Talk
Critical Minerals Geology and Exploration

Unravelling the Effects of Deformation on Clastic-Dominated Zn-Pb deposits: A Case Study of the Howard’s Pass XY deposits

Online pre-recorded
(Student abstract)

Author(s)

D.K. Kamal (Presenting)
University of British Columbia
K.A.H. Hickey
University of British Columbia
M.A. Reynolds
Northwest Territories Geological Survey, GNWT

Clastic-dominated (CD) sulfide deposits are a major source of critical metals (Zn, In, Ge, etc.) that are needed for the global transition to a green energy economy. These deposits typically form in extensional basins located near the edge of intact continental lithosphere and are prone to crustal shortening in later orogenic events. As a consequence, CD deposits commonly undergo ductile deformation and metamorphism as the host basins are incorporated into developing fold-and-thrust mountain belts. Basin structures may reactivate and concentrate deformation into different structural domains. Such deformation can have significant effects on the spatial distribution of ore and its associated sulfide mineralogy and gangue.

The CD Zn-Pb deposits of the Howard’s Pass district represent one of the world’s largest undeveloped massive sulfide districts. Sulfide deposition occurred during the Silurian and the deposits were deformed during the Cretaceous Cordilleran Orogeny. The Zn-Pb deposits have been incorporated into a series of upright to steeply inclined WNW striking, gently plunging folds in a 40 km corridor along the border of the Yukon and the Northwest Territories. Owing to the structural complexity of deposits, multiple models have been proposed for their evolution. A recent model proposes that the deposits are hosted in a regional shear zone where transposition of bedding and thrust faulting has resulted in previously interpreted stratigraphic boundaries being tectonic in origin.

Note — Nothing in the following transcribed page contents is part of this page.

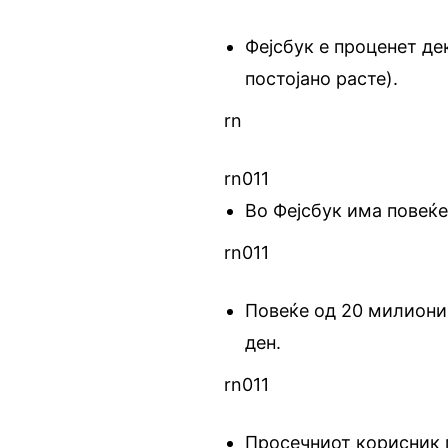
Фејсбук е проценет де
постојано расте).
rn
rn011
Во Фејсбук има повеќе
rn011
Повеќе од 20 милиони 
ден.
rn011
Просечниот корисник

This study aims to test this hypothesis and is focused on the XY group of deposits of the Howard’s Pass district. Lithostratigraphic and structural mapping indicate one main phase of folding, F1, is responsible for the gross geometry of the deposits. The XY cluster is located on the southern limb of a macroscopic syncline. A regionally developed, steeply NE dipping, cleavage, S1, is axial planar to F1 folds. The S1 fabric manifests as a slaty cleavage comprising pervasive dissolution seams. The mineralization at XY is hosted in the Duo Lake Formation. In mineralized strata, S1 forms sulfide-rich dissolution seams with local remobilization of sphalerite, galena, and pyrite. The seams are axial planar to microfolds and transition to a stylolitic dissolution foliation in intervening layers of non-mineralized carbonaceous mudstone. A later kink fabric, S2, crenulates S0 and S1 at the microscopic and mesoscopic scale and shows a sinistral sense of asymmetry. A series of WNW and NNE striking faults exhibit normal dip-slip movement and overprint F1 folds. Lithofacies adjacent to these faults preserve no evidence that they were active at the time of sedimentation or controlled the upwelling of metalliferous fluids that formed the XY deposits.

Results from this study indicate that the geometry of the XY deposits is primarily controlled by folding and contacts between units are dominantly stratigraphic in origin. S1 and S2 are the only foliations observed. No shear zone fabrics were identified and there is no evidence for strong transposition of bedding. Ongoing work will integrate modern geochemical and microanalytical techniques to evaluate the scales at which sulfides are remobilized and assess the impacts of remobilization on the economic viability of orebodies in deformed CD deposits.